§ **Assignment**: Where does the word "have" occur in the data below? Copy each line that holds it.

========

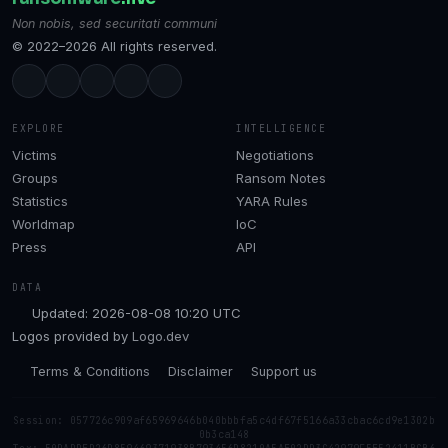
Non nobis, sed securitati communi
© 2022–2026 All rights reserved.
EXPLORE
INTELLIGENCE
Victims
Negotiations
Groups
Ransom Notes
Statistics
YARA Rules
Worldmap
IoC
Press
API
DATA
Updated: 2026-08-08 10:20 UTC
Logos provided by
Logo.dev
Terms & Conditions
Disclaimer
Support us
Session: 057726c909af65969646b040bbbfa5c4df67f5166a33cbac6cd9e1302b
0b3ca148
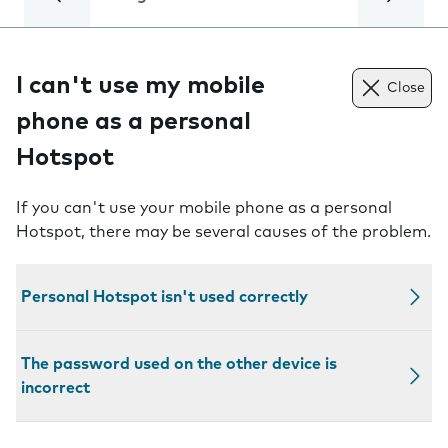
I can't use my mobile
Close
phone as a personal
Hotspot
If you can't use your mobile phone as a personal
Hotspot, there may be several causes of the problem.
Personal Hotspot isn't used correctly
The password used on the other device is
incorrect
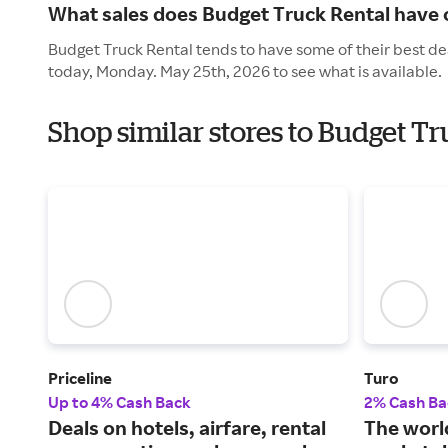
What sales does Budget Truck Rental have
Budget Truck Rental tends to have some of their best de
today, Monday. May 25th, 2026 to see what is available.
Shop similar stores to Budget T
Priceline
Turo
Up to 4% Cash Back
2% Cash Ba
Deals on hotels, airfare, rental
The world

========

§ **Solution to the exercise**:
What sales does Budget Truck Rental have
Budget Truck Rental tends to have some of their best de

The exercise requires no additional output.